Preferirei glissare ogni commento sulla politica, perché altrimenti rischierei di scrivere un’opera in 10 volumi, anziché un articolo, ma una cosa la voglio dire al Ministro Spadafora: il nostro lavoro non è preparare i saggi, ma trasmettere i principi dell’arte del movimento ai nostri allievi. Ad ogni modo, se le istituzioni avessero una minima idea di cosa facciamo nelle sale danza, saprebbero che, anche volendo, riaprendo a Giugno e con una buona parte di genitori che hanno deciso di non far tornare i propri figli a lezione di danza, potranno anche darci il permesso di fare ‘i saggi’, ma in questa situazione non abbiamo nulla da portare in scena, perché ‘i saggi’ mica si improvvisano, ma si preparano in lunghissimi mesi di prove. Eppure, mi dico, anche i politici avranno figli che seguono lezioni di danza, possibile che non si siano mai preoccupati di sapere cosa li mandano a fare per uno o due pomeriggi a settimana?

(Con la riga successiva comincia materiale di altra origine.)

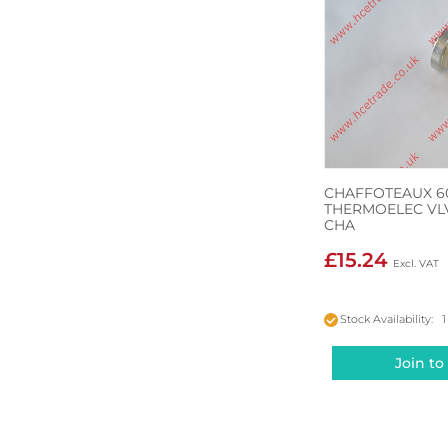
CHAFFOTEAUX 6
THERMOELEC VLV
CHA
£15.24
Stock Availability: 1
Join to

Chiudo qui questo discorso perché mi sto già scaldando, ponendomi nell’ottica di spostare lo sguardo verso qualcosa di interessante, ossia un movimento che ha preso vita proprio in seno a questa quarantena, voluto da persone che hanno compreso che questa pausa forzata poteva essere una bella opportunità per portare alla luce tutte quelle afflizioni ataviche che da tempo stanno minando la salute della danza in Italia. Non sto parlando ovviamente del salottino laccato di Franceschini, che dal suo account zoom ha fatto credere di curarsi della cultura accerchiandosi di personaggi da copertina e vate dell’intellighenzia italica per parlare di fumo. No, lungi da me fare tanto rumore per nulla. Sto per presentarvi un movimento nato dal basso, mosso da sentimento democratico e collettivo, e che quindi, proprio per questo, non permette di risalire ad un solo nome, ma ad un gruppo di menti che ha deciso di porsi molteplici domande su vari aspetti dei mestieri della danza, non ultimo la condizione attuale e le grandi difficoltà che il settore sta vivendo in questo momento. Ma non solo, si propone anche di indagare nelle questioni pregresse che hanno portato la categoria a ritrovarsi tra i dimenticati, all’interno di questa emergenza. Ho fatto una lunga chiacchierata con il mio collega e amico Matteo Marchesi, che gentilmente mi ha aggiornata con puntualità e competenza sulle discussioni finora svolte, poiché purtroppo tra le lezioni on line e le riunioni per progettare il lavoro non mi è rimasto più tempo da dedicare ad altro. Lo ringrazio infinitamente per la sua visione sempre chiara e la sua proprietà di linguaggio che rende tutto estremamente chiaro e sintetico.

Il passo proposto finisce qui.